┌──
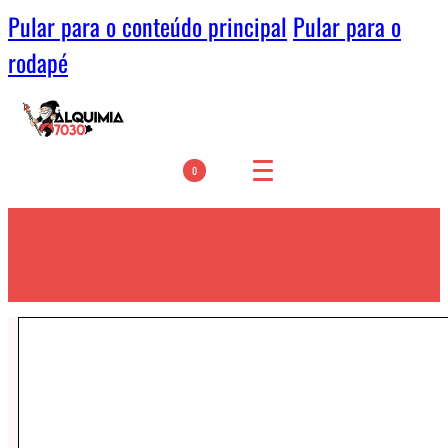
Pular para o conteúdo principal
Pular para o
rodapé
0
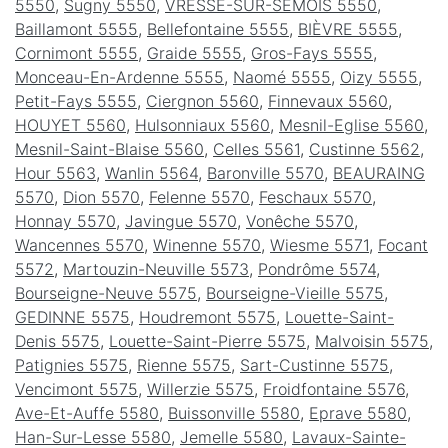
5550
,
Sugny 5550
,
VRESSE-SUR-SEMOIS 5550
,
Baillamont 5555
,
Bellefontaine 5555
,
BIÈVRE 5555
,
Cornimont 5555
,
Graide 5555
,
Gros-Fays 5555
,
Monceau-En-Ardenne 5555
,
Naomé 5555
,
Oizy 5555
,
Petit-Fays 5555
,
Ciergnon 5560
,
Finnevaux 5560
,
HOUYET 5560
,
Hulsonniaux 5560
,
Mesnil-Eglise 5560
,
Mesnil-Saint-Blaise 5560
,
Celles 5561
,
Custinne 5562
,
Hour 5563
,
Wanlin 5564
,
Baronville 5570
,
BEAURAING
5570
,
Dion 5570
,
Felenne 5570
,
Feschaux 5570
,
Honnay 5570
,
Javingue 5570
,
Vonêche 5570
,
Wancennes 5570
,
Winenne 5570
,
Wiesme 5571
,
Focant
5572
,
Martouzin-Neuville 5573
,
Pondrôme 5574
,
Bourseigne-Neuve 5575
,
Bourseigne-Vieille 5575
,
GEDINNE 5575
,
Houdremont 5575
,
Louette-Saint-
Denis 5575
,
Louette-Saint-Pierre 5575
,
Malvoisin 5575
,
Patignies 5575
,
Rienne 5575
,
Sart-Custinne 5575
,
Vencimont 5575
,
Willerzie 5575
,
Froidfontaine 5576
,
Ave-Et-Auffe 5580
,
Buissonville 5580
,
Eprave 5580
,
Han-Sur-Lesse 5580
,
Jemelle 5580
,
Lavaux-Sainte-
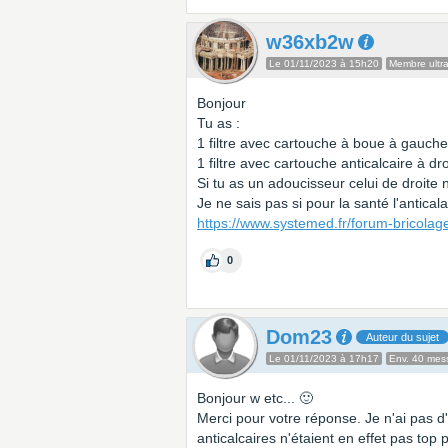
w36xb2w
Le 01/11/2023 à 15h20
Membre ultra
Bonjour
Tu as :
1 filtre avec cartouche à boue à gauche
1 filtre avec cartouche anticalcaire à dro
Si tu as un adoucisseur celui de droite n
Je ne sais pas si pour la santé l'antical
https://www.systemed.fr/forum-bricola
0
Dom23
Auteur du sujet
Le 01/11/2023 à 17h17
Env. 40 mes
Bonjour w etc... 🙂
Merci pour votre réponse. Je n'ai pas d'
anticalcaires n'étaient en effet pas top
└──
**Exercise description**
Check every line of the entries above, and copy those that carry the string "Mesnil".

**Solution**
Mesnil-Eglise 5560
Mesnil-Saint-Blaise 5560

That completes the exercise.